§ Activity:
In the records below, some lines contain the word "room". Copy each of them.

- - - - -

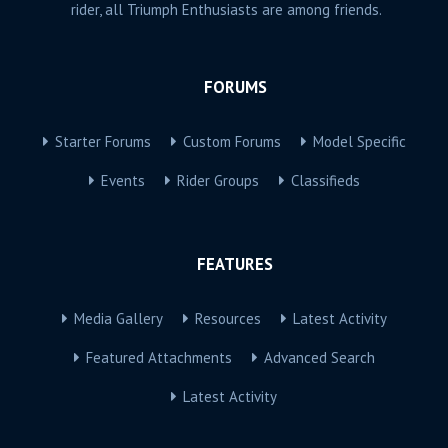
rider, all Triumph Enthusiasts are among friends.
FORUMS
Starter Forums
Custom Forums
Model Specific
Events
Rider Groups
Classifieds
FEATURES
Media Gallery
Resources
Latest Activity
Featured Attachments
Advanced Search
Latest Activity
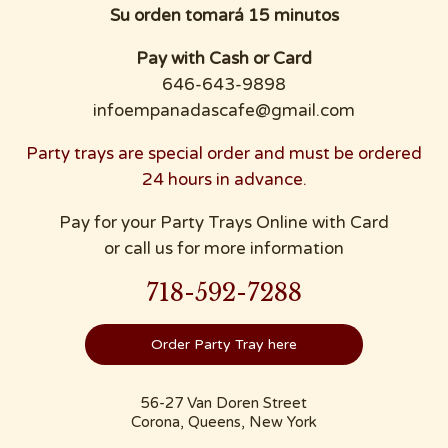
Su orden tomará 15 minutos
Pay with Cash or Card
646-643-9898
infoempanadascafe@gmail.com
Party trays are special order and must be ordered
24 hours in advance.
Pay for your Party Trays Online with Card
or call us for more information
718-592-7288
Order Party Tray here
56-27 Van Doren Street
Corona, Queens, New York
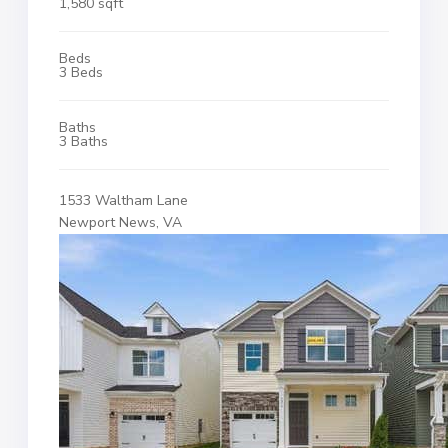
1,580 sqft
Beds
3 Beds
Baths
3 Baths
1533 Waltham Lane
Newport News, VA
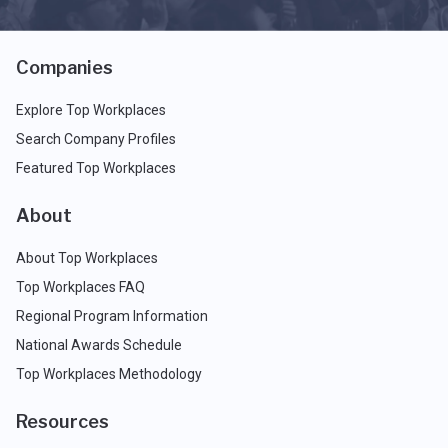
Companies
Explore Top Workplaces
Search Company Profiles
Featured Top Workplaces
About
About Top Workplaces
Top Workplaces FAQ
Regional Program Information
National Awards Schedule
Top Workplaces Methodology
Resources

- - - - -

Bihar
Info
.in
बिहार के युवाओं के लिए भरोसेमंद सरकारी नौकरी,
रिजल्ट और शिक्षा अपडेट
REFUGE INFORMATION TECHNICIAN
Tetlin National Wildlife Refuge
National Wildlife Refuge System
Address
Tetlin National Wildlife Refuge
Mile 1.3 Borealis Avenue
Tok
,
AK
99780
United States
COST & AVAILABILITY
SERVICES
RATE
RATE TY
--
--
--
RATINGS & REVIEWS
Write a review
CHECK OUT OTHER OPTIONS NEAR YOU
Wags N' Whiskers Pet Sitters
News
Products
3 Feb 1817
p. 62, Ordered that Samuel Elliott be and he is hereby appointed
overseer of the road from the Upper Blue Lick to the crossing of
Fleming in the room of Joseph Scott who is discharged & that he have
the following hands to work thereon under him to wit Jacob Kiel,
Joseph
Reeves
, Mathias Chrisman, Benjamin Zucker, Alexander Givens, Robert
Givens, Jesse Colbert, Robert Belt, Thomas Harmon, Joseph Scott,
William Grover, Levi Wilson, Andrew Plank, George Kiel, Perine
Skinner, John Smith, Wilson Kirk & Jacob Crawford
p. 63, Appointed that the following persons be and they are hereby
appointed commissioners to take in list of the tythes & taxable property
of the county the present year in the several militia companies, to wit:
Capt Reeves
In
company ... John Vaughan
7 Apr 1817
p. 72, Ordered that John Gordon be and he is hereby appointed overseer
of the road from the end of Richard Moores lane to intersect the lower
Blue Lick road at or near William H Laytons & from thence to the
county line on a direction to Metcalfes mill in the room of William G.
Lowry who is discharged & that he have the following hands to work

- - - - -

§ Response box:
Fleming in the room of Joseph Scott who is discharged & that he have
county line on a direction to Metcalfes mill in the room of William G.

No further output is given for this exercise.